THE INDIAN stock market has been on a downtrend in the past few days. It was a terrible day for trading as the market ended at a low. Today, the market was quite volatile and closed in the red. The market closed at a low, led by auto and cement stocks and correction can been seen as an opportunity for buyers as the market is bearish (buying) but it is very difficult to foresee the upcoming trend.
On Monday, August 10, the market saw volatility as the previous close on Friday, August 7 was 15160.24 and the market opened in the green at a level of 15287.14 and reached the day's high in a few minutes (15417.34).

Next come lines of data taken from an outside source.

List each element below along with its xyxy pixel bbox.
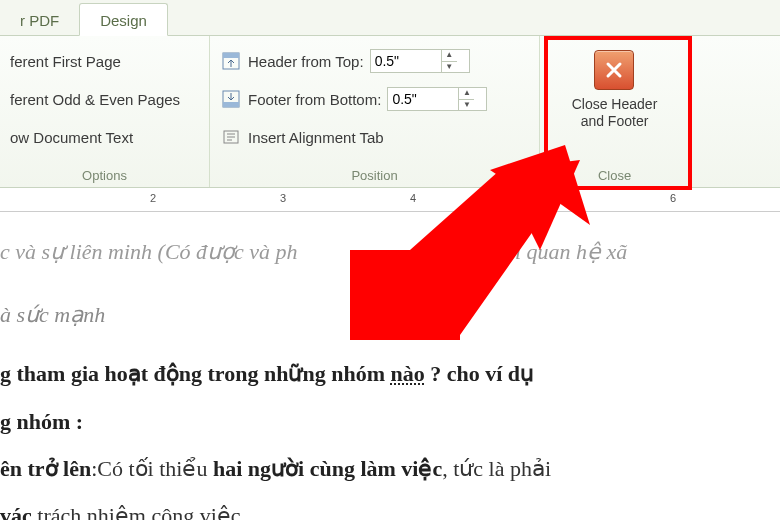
group-close-label: Close [598, 165, 631, 187]
show-document-text-label: ow Document Text [10, 129, 133, 146]
footer-from-bottom-label: Footer from Bottom: [248, 91, 381, 108]
doc-line1: c và sự liên minh (Có được và ph xxxxxxx… [0, 234, 780, 269]
tab-pdf[interactable]: r PDF [0, 4, 79, 35]
ribbon-tabs: r PDF Design [0, 0, 780, 36]
different-first-page-label: ferent First Page [10, 53, 121, 70]
group-close: Close Header and Footer Close [540, 36, 690, 187]
ruler-tick-4: 4 [410, 192, 416, 204]
svg-rect-3 [223, 102, 239, 107]
footer-bottom-spin-up[interactable]: ▲ [459, 88, 474, 100]
horizontal-ruler[interactable]: 2 3 4 5 6 [0, 188, 780, 212]
ribbon: ferent First Page ferent Odd & Even Page… [0, 36, 780, 188]
footer-from-bottom-icon [220, 88, 242, 110]
group-position: Header from Top: ▲ ▼ Footer from Bottom: [210, 36, 540, 187]
header-top-spin-down[interactable]: ▼ [442, 62, 457, 73]
svg-rect-1 [223, 53, 239, 58]
group-options-label: Options [10, 165, 199, 187]
show-document-text-checkbox[interactable]: ow Document Text [10, 122, 199, 152]
doc-line2: à sức mạnh [0, 297, 780, 332]
group-options: ferent First Page ferent Odd & Even Page… [0, 36, 210, 187]
header-from-top-label: Header from Top: [248, 53, 364, 70]
different-odd-even-label: ferent Odd & Even Pages [10, 91, 180, 108]
footer-from-bottom-input[interactable] [388, 89, 458, 109]
alignment-tab-icon [220, 126, 242, 148]
ruler-tick-6: 6 [670, 192, 676, 204]
close-icon [594, 50, 634, 90]
footer-from-bottom-row: Footer from Bottom: ▲ ▼ [220, 84, 529, 114]
doc-line4: g nhóm : [0, 404, 780, 439]
header-from-top-row: Header from Top: ▲ ▼ [220, 46, 529, 76]
close-header-footer-button[interactable]: Close Header and Footer [566, 46, 664, 134]
different-odd-even-checkbox[interactable]: ferent Odd & Even Pages [10, 84, 199, 114]
header-top-spin-up[interactable]: ▲ [442, 50, 457, 62]
header-from-top-spinner[interactable]: ▲ ▼ [370, 49, 470, 73]
tab-design[interactable]: Design [79, 3, 168, 36]
doc-line5: ên trở lên:Có tối thiểu hai người cùng l… [0, 451, 780, 486]
header-from-top-icon [220, 50, 242, 72]
close-header-footer-label: Close Header and Footer [572, 96, 658, 130]
footer-bottom-spin-down[interactable]: ▼ [459, 100, 474, 111]
header-from-top-input[interactable] [371, 51, 441, 71]
doc-line3: g tham gia hoạt động trong những nhóm nà… [0, 356, 780, 391]
ruler-tick-5: 5 [540, 192, 546, 204]
group-position-label: Position [220, 165, 529, 187]
ruler-tick-2: 2 [150, 192, 156, 204]
doc-line6: vác trách nhiệm công việc [0, 498, 780, 520]
insert-alignment-tab-button[interactable]: Insert Alignment Tab [220, 122, 529, 152]
document-body[interactable]: c và sự liên minh (Có được và ph xxxxxxx… [0, 212, 780, 520]
footer-from-bottom-spinner[interactable]: ▲ ▼ [387, 87, 487, 111]
different-first-page-checkbox[interactable]: ferent First Page [10, 46, 199, 76]
ruler-tick-3: 3 [280, 192, 286, 204]
insert-alignment-tab-label: Insert Alignment Tab [248, 129, 384, 146]
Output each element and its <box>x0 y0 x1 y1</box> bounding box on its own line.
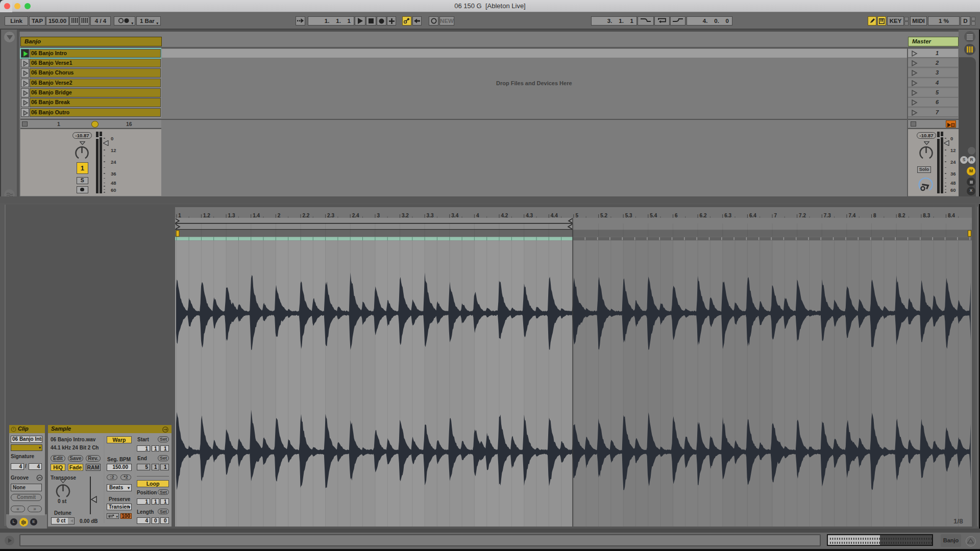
svg-text:2.3: 2.3 <box>327 213 334 218</box>
svg-text:6.4: 6.4 <box>749 213 756 218</box>
svg-text:1.3: 1.3 <box>228 213 235 218</box>
svg-text:6.2: 6.2 <box>700 213 707 218</box>
svg-text:1.2: 1.2 <box>203 213 210 218</box>
svg-text:7.3: 7.3 <box>824 213 831 218</box>
svg-text:7: 7 <box>774 213 777 218</box>
svg-text:6.3: 6.3 <box>724 213 731 218</box>
svg-text:1: 1 <box>178 213 181 218</box>
svg-text:6: 6 <box>675 213 678 218</box>
svg-text:4.2: 4.2 <box>501 213 508 218</box>
svg-text:7.2: 7.2 <box>799 213 806 218</box>
svg-text:2.2: 2.2 <box>303 213 310 218</box>
svg-text:2: 2 <box>278 213 281 218</box>
svg-text:5.3: 5.3 <box>625 213 632 218</box>
svg-text:8.3: 8.3 <box>923 213 930 218</box>
svg-text:1.4: 1.4 <box>253 213 260 218</box>
svg-text:3.2: 3.2 <box>402 213 409 218</box>
svg-text:4.3: 4.3 <box>526 213 533 218</box>
svg-text:8.4: 8.4 <box>948 213 955 218</box>
svg-text:3.3: 3.3 <box>427 213 434 218</box>
svg-text:5.2: 5.2 <box>600 213 607 218</box>
svg-text:4: 4 <box>476 213 479 218</box>
svg-text:4.4: 4.4 <box>551 213 558 218</box>
svg-text:8.2: 8.2 <box>898 213 905 218</box>
svg-text:2.4: 2.4 <box>352 213 359 218</box>
svg-text:7.4: 7.4 <box>848 213 855 218</box>
svg-text:3: 3 <box>377 213 380 218</box>
svg-text:1/8: 1/8 <box>953 517 963 525</box>
svg-text:3.4: 3.4 <box>451 213 458 218</box>
svg-text:5: 5 <box>575 213 578 218</box>
svg-text:5.4: 5.4 <box>650 213 657 218</box>
svg-text:8: 8 <box>873 213 876 218</box>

But again the market slipped into the red and touched a day low of 14902.02 and closed at 15009.77. The percentage of stocks above support is lower than 50 per cent so long-term investors who have created positions in deliveries on July 16 may quit them and will not invest in deliveries till the percentage support remains below 50 per cent.
According to experts, the market could move in a range for some time and every correction can be used as an opportunity. Today's weak close indicates that the market could drift lower. The markets are very volatile and it seems that the levels for Nifty may get broken. But as the daily trend is still up, readers who are long in Nifty and who bought on July 16, may continue to hold on to them as long as the trend does not turn down.
Strong futures shares includes: Patni, Mphasis, Bharat Forge, GT OFFshore, Aurobindo Pharma, TCS, Shree Renuka, Wipro, Polaris Software and DCB, whereas weak future shares include: Suzlon, Chambal Fert, Divi Lab, Nagarjun Fert, Educomp, IDBI Ltd, RCom, Colpal, Pantaloon Retail and Hero Honda.